VCF Home Lab Part 1: Hardware & Planning

I’ve been thinking a lot about how I wanted to go about building a VMware Cloud Foundation home lab for quite a while. My current home lab workstation isn’t up to the task as it didn’t meet the minimum specs to run VCF:

 

  • Minimum CPU Cores: 16 physical CPU cores, 24+ cores strongly recommended for usability
  • 2–3 ESXi hosts (physical or nested) 
  • Adequate CPU/RAM (e.g., 128 GB+ per node recommended depending on nested sizing)
  • Shared storage (NFS) if limited hosts
  • Network connectivity (10 Gbe recommended but can bypass that requirement)

 

I looked at the cheapest option which was to buy a second hand HPE Z6 G4 workstation with as much hardware as I could afford and then run a nested environment as I have before (using VMware’s Holodeck). The other route was to go down the Minisforum MS-A2 route, as per William Lam’s blog. I decided to go down this route as even though it was more expensive it took up less room (keeps the wife happy 😉)  and pushes myself knowledge wise to establish. Also I had seen them at VMware Explore London and talked with Eric Nielsen in depth to understand how it was setup.
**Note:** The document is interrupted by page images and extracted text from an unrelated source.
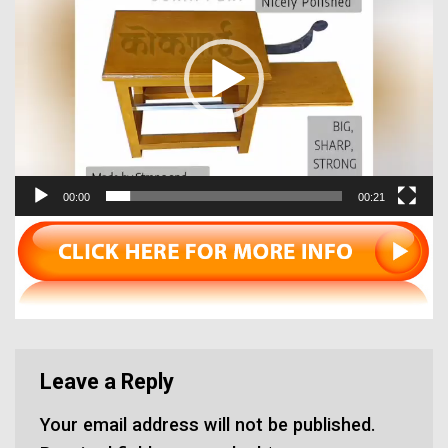
00:00
00:21
Leave a Reply
Your email address will not be published.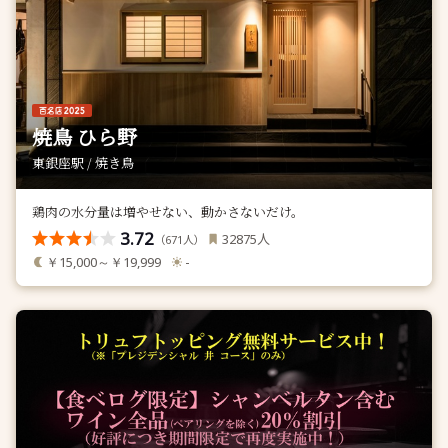
焼鳥 ひら野
東銀座駅 / 焼き鳥
鶏肉の水分量は増やせない、動かさないだけ。
3.72
人
32875
（
人）
671
￥15,000～￥19,999
-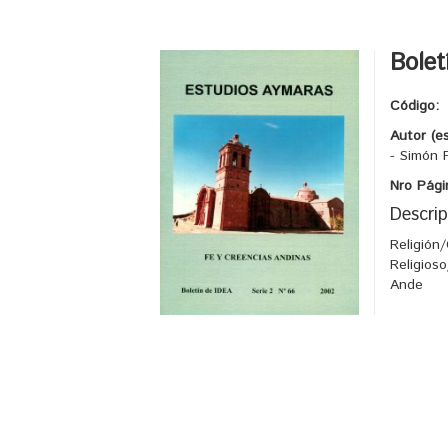
Bolet
Código:
Autor (e
- Simón 
Nro Pági
Descrip
Religión
Religios
Ande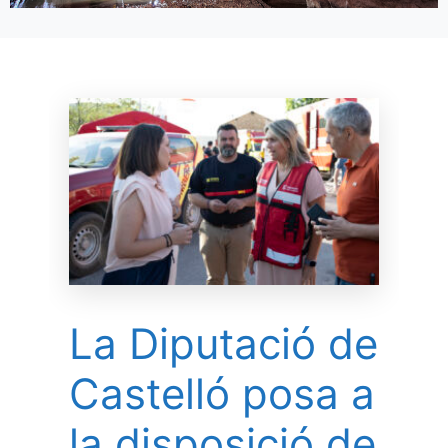
La Diputació de
Castelló posa a
la disposició de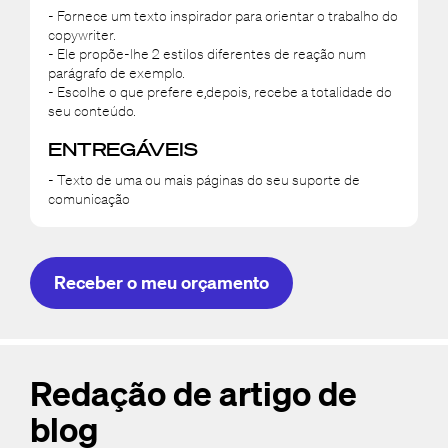
- Fornece um texto inspirador para orientar o trabalho do
copywriter.
- Ele propõe-lhe 2 estilos diferentes de reação num
parágrafo de exemplo.
- Escolhe o que prefere e,depois, recebe a totalidade do
seu conteúdo.
ENTREGÁVEIS
- Texto de uma ou mais páginas do seu suporte de
comunicação
Receber o meu orçamento
Redação de artigo de
blog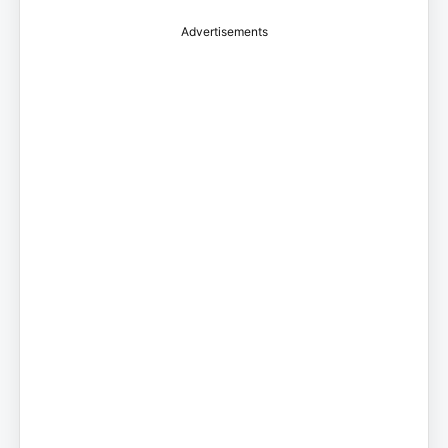
Advertisements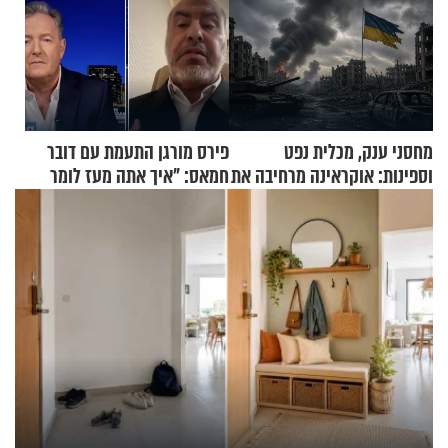
מחסני ענק, מכלית נפט
פירס מורגן התעמת עם דובר
וספינות: אוקראינה מרחיבה את
חמאס: "איך אתה מעז לומר
התקיפות בעומק רוסיה
שלא ביצעתם פשעי מלחמה?!"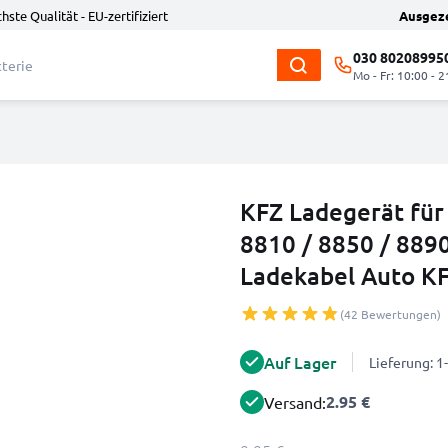
hste Qualität - EU-zertifiziert
Ausgez
030 80208995
Mo - Fr: 10:00 - 2
KFZ Ladegerät für
8810 / 8850 / 8890
Ladekabel Auto K
(42 Bewertungen)
Auf Lager
Lieferung: 
2.95 €
Versand: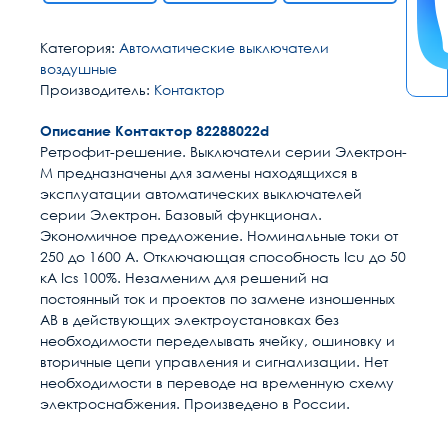
Категория:
Автоматические выключатели
воздушные
Производитель:
Контактор
Описание Контактор 82288022d
Ретрофит-решение. Выключатели серии Электрон-
М предназначены для замены находящихся в
эксплуатации автоматических выключателей
серии Электрон. Базовый функционал.
Экономичное предложение. Номинальные токи от
250 до 1600 А. Отключающая способность Icu до 50
кА Ics 100%. Незаменим для решений на
постоянный ток и проектов по замене изношенных
АВ в действующих электроустановках без
необходимости переделывать ячейку, ошиновку и
вторичные цепи управления и сигнализации. Нет
необходимости в переводе на временную схему
электроснабжения. Произведено в России.
Расчет доставки
Общие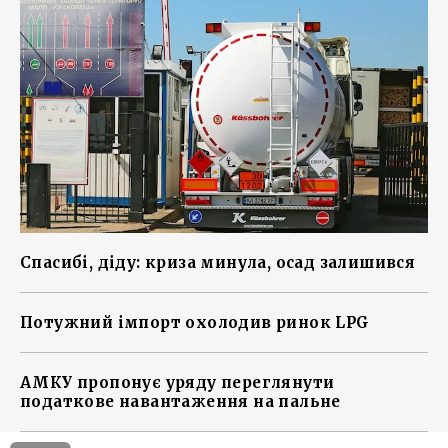
Спасибі, діду: криза минула, осад залишився
Потужний імпорт охолодив ринок LPG
АМКУ пропонує уряду переглянути
податкове навантаження на пальне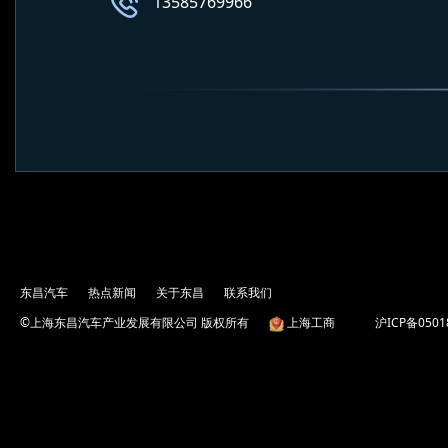
13585769966
东昌汽车
热点新闻
关于东昌
联系我们
©上海东昌汽车产业发展有限公司 版权所有
上海工商
沪ICP备0501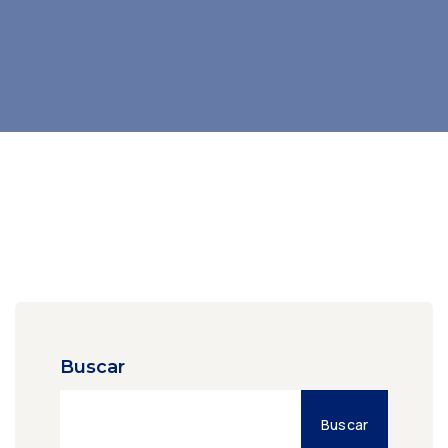
Buscar
Buscar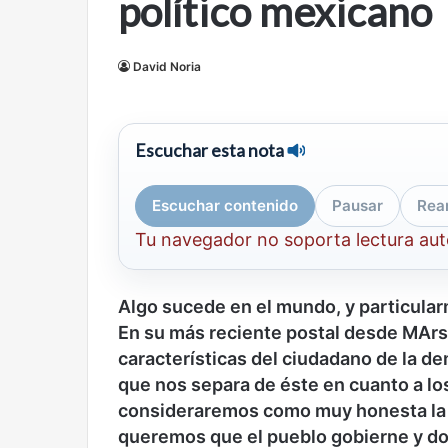
político mexicano
mirada
nuevo
Abre la Sala Naci
diferente
espacio
Cine, futbol y América Latina: una
Contemporánea, 
para
David Noria
mirada diferente
para el arte y la c
el
arte
y
la
Escuchar esta nota
cultura
Escuchar contenido
Pausar
Rea
Tu navegador no soporta lectura au
Años
Olvido
después
Algo sucede en el mundo, y particular
En su más reciente postal desde MArse
características del ciudadano de la d
que nos separa de éste en cuanto a los
consideraremos como muy honesta la d
queremos que el pueblo gobierne y do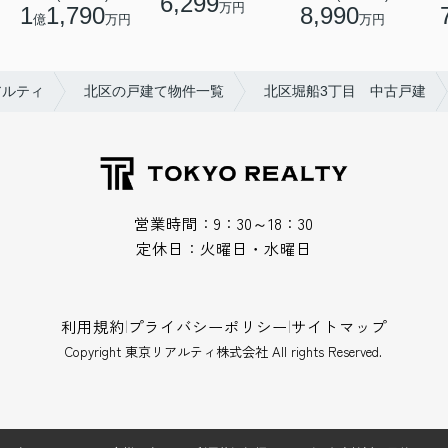
6,299
万円
8,990
1
1,790
万円
億
万円
アルティ
北区の戸建て物件一覧
北区堀船3丁目 中古戸建
営業時間：9：30～18：30
定休日：火曜日・水曜日
利用規約
|
プライバシーポリシー
|
サイトマップ
Copyright 東京リアルティ株式会社 All rights Reserved.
As there was quite a lot of knowledge on these devices I decided to bite the bullet and go down this route. 

 

The full hardware list purchased was:

Quantity

Item

Function

2

Minisforum MS-A2 (7945HX) Barebones

VCF Host

2

Crucial 96B Kit (2x48GB) DDR5 SODIMM

ESXi Memory

2

Lexar NM610 Pro 500GB 
SSD

ESXi Install + ESX-OS-Data + VMFS Volume

2

Crucial P310 1TB SSD

NVMe Tiering

2

Crucial P310 2TB SSD

vSAN ESA

 

IMG 4358

 

The most expensive thing on the list was the RAM which recently has increased in price massively (seems to keep on growing as well). The price for 128 GB of RAM for each host was just too much, so I opted for 96 GB per host. As we now have NVMe tiering which uses an NVMe disk as substitute RAM (hence the 1TB NVMe disks) this will hopefully alleviate this issue. So this means that we have the following for our home lab:

 

  • 64 vCPU total, 32 vCPU per host ( a minimum of 24 vCPU are needed for VCF Automation alone!)
  • 96 GB of physical RAM per host (1 TB with NVMe Tiering)
  • 500 GB NVMe: ESXi installation, 1TB NVMe : NVMe Tiering, 2TB NVMe 3: vSAN ESA
  • 2 x 10 Gbe, and 1 x 2.5 Gbe (each host has 2 x 2.5 Gbe but one is a Realtek network controller so won’t work with ESX)

 

My idea is to run this like in the following diagram:

 

UntitledImage

 

Previously I hadn’t planned my home lab previous build so this time Im looking to plan and document it first. First I planned the VLANs configured for my networks:

VLAN
Number

Traffic
Type

100

Management\Hosts

110

vMotion

120

vSAN

130

ESX\NSX Edge TEP

140

Tier 0 Uplink (Optional)

 

And I also planned the initial VMs and their roles:

Hostname

FQDN

Function

DC01

dc01.gnet.local

DC, DHCP, DNS, NTP

ESX01

esx01.gnet.local

Physical ESX Server

ESX02

esx02.gnet.local

Physical ESX Server

SDDC01

sddc01.gnet.local

VCF Installer\SDDC Manager

VC01

vc01.gnet.local

vCenter (Management Domain)

VCF01

vcf.gnet.local

VCF Operations

NSX01

nsx01.gnet.local

NSX Manager VIP for Management
Domain

NSXM01

nsxm01.gnet.local

NSX Manager for Management Domain

EDGE01

edge01.gnet.local

NSX Edge 1 for Management Domain

EDGE02

edge02.gnet.local

NSX Edge 2 for Management Domain

OPSFM01

opsfm01.gnet.local

VCF Operations Fleet Manager

AUT01

aut01.gnet.local

VCF Automation

VCFOD

vcfod01.gnet.local

VCF Offline Depot (Ubuntu)

VC02

vc02.gnet.local

vCenter Server (Workload Domain)

NSX02

nsx02.gnet.local

NSX Manager (Workload Domain)

As mentioned previously, the planning element is something I’ve not done beforehand, and as I understand it the installation of VCF requires a lot of information. I’m hoping that this will make life easier. Especially if a rebuild is needed at any point.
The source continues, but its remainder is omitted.